■ Records to process
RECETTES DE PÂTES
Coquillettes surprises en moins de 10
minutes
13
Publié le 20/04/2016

--

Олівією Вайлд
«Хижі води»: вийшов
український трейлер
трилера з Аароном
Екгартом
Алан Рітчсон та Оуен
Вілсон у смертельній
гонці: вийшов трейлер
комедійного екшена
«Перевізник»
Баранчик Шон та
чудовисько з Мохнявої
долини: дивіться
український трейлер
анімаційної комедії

* * *

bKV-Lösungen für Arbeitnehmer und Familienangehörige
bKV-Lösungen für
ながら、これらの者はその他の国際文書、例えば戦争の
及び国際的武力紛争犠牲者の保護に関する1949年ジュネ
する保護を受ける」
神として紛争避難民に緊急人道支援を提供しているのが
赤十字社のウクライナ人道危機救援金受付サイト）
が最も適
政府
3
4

■ Your task
Within the listing above, locate the line containing "RECETTES DE PÂTES" and the line containing "Publié le 20/04/2016". Reproduce those two lines and all lines between them exactly, with nothing added.

■ Response to the task
RECETTES DE PÂTES
Coquillettes surprises en moins de 10
minutes
13
Publié le 20/04/2016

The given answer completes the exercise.